> **ASSIGNMENT**
Nothing but the data below, returned exactly, should appear in the answer.

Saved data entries
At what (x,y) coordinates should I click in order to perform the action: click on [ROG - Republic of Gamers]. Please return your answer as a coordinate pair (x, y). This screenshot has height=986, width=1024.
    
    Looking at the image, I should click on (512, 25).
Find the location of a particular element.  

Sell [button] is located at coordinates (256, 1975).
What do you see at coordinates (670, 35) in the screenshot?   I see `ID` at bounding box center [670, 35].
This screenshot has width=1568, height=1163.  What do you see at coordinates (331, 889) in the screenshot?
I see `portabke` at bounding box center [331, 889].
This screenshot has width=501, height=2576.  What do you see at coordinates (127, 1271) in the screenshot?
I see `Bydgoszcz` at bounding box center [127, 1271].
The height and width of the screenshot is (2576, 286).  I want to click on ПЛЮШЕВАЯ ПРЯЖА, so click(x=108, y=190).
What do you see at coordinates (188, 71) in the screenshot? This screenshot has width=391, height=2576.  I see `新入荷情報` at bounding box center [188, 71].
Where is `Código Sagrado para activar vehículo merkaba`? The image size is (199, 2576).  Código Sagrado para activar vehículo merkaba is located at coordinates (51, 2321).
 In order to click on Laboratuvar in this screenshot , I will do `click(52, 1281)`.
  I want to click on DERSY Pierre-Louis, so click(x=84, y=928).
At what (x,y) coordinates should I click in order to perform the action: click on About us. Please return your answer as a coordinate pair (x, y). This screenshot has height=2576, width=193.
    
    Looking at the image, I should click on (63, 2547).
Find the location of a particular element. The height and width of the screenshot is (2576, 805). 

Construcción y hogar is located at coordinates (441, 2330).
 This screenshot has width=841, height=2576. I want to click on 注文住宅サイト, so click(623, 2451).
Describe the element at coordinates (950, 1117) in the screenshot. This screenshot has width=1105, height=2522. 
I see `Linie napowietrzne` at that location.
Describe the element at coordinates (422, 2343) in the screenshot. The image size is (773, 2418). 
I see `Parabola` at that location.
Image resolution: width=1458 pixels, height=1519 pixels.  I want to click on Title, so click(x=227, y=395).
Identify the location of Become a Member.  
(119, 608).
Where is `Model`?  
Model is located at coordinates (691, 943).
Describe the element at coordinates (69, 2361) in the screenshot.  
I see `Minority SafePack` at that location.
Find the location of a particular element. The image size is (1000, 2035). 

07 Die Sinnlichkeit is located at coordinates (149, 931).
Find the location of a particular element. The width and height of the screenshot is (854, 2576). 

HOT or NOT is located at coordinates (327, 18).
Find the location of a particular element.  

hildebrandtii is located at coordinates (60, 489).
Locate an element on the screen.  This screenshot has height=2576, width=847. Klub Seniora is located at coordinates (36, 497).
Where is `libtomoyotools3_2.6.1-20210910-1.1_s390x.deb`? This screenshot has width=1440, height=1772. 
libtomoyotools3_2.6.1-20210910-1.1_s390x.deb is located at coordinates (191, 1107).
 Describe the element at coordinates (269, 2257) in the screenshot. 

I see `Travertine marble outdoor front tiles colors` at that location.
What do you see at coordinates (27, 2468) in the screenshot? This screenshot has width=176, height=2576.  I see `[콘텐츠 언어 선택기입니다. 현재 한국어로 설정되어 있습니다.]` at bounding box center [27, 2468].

> **WRITTEN ANSWER**
At what (x,y) coordinates should I click in order to perform the action: click on [ROG - Republic of Gamers]. Please return your answer as a coordinate pair (x, y). This screenshot has height=986, width=1024.
    
    Looking at the image, I should click on (512, 25).
Find the location of a particular element.  

Sell [button] is located at coordinates (256, 1975).
What do you see at coordinates (670, 35) in the screenshot?   I see `ID` at bounding box center [670, 35].
This screenshot has width=1568, height=1163.  What do you see at coordinates (331, 889) in the screenshot?
I see `portabke` at bounding box center [331, 889].
This screenshot has width=501, height=2576.  What do you see at coordinates (127, 1271) in the screenshot?
I see `Bydgoszcz` at bounding box center [127, 1271].
The height and width of the screenshot is (2576, 286).  I want to click on ПЛЮШЕВАЯ ПРЯЖА, so click(x=108, y=190).
What do you see at coordinates (188, 71) in the screenshot? This screenshot has width=391, height=2576.  I see `新入荷情報` at bounding box center [188, 71].
Where is `Código Sagrado para activar vehículo merkaba`? The image size is (199, 2576).  Código Sagrado para activar vehículo merkaba is located at coordinates (51, 2321).
 In order to click on Laboratuvar in this screenshot , I will do `click(52, 1281)`.
  I want to click on DERSY Pierre-Louis, so click(x=84, y=928).
At what (x,y) coordinates should I click in order to perform the action: click on About us. Please return your answer as a coordinate pair (x, y). This screenshot has height=2576, width=193.
    
    Looking at the image, I should click on (63, 2547).
Find the location of a particular element. The height and width of the screenshot is (2576, 805). 

Construcción y hogar is located at coordinates (441, 2330).
 This screenshot has width=841, height=2576. I want to click on 注文住宅サイト, so click(623, 2451).
Describe the element at coordinates (950, 1117) in the screenshot. This screenshot has width=1105, height=2522. 
I see `Linie napowietrzne` at that location.
Describe the element at coordinates (422, 2343) in the screenshot. The image size is (773, 2418). 
I see `Parabola` at that location.
Image resolution: width=1458 pixels, height=1519 pixels.  I want to click on Title, so click(x=227, y=395).
Identify the location of Become a Member.  
(119, 608).
Where is `Model`?  
Model is located at coordinates (691, 943).
Describe the element at coordinates (69, 2361) in the screenshot.  
I see `Minority SafePack` at that location.
Find the location of a particular element. The image size is (1000, 2035). 

07 Die Sinnlichkeit is located at coordinates (149, 931).
Find the location of a particular element. The width and height of the screenshot is (854, 2576). 

HOT or NOT is located at coordinates (327, 18).
Find the location of a particular element.  

hildebrandtii is located at coordinates (60, 489).
Locate an element on the screen.  This screenshot has height=2576, width=847. Klub Seniora is located at coordinates (36, 497).
Where is `libtomoyotools3_2.6.1-20210910-1.1_s390x.deb`? This screenshot has width=1440, height=1772. 
libtomoyotools3_2.6.1-20210910-1.1_s390x.deb is located at coordinates (191, 1107).
 Describe the element at coordinates (269, 2257) in the screenshot. 

I see `Travertine marble outdoor front tiles colors` at that location.
What do you see at coordinates (27, 2468) in the screenshot? This screenshot has width=176, height=2576.  I see `[콘텐츠 언어 선택기입니다. 현재 한국어로 설정되어 있습니다.]` at bounding box center [27, 2468].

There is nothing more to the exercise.